TRY IT: Search the material for the string "graffiti" and copy each line where it occurs.
########################################
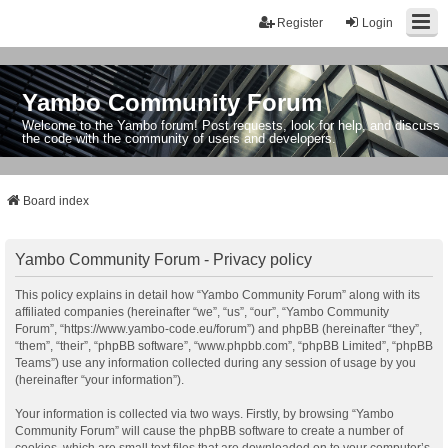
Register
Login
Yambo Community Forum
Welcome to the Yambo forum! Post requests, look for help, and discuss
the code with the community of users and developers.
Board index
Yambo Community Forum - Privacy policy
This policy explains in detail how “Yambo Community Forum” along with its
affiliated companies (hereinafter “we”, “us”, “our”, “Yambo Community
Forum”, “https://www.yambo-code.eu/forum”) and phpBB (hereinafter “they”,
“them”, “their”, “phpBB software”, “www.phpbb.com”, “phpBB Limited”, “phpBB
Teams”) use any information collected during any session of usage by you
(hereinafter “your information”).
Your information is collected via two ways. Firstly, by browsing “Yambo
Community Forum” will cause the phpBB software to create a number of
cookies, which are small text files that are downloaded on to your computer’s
########################################
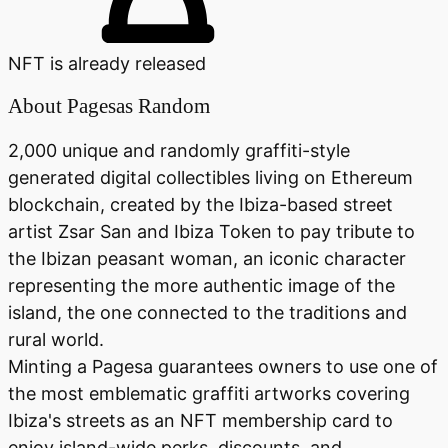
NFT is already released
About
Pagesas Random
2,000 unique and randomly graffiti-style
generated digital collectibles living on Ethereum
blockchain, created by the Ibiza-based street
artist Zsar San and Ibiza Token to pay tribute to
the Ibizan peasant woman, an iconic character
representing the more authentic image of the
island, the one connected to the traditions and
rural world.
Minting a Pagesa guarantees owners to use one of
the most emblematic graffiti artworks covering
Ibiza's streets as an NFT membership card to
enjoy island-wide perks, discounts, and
########################################
SOLUTION:
2,000 unique and randomly graffiti-style
the most emblematic graffiti artworks covering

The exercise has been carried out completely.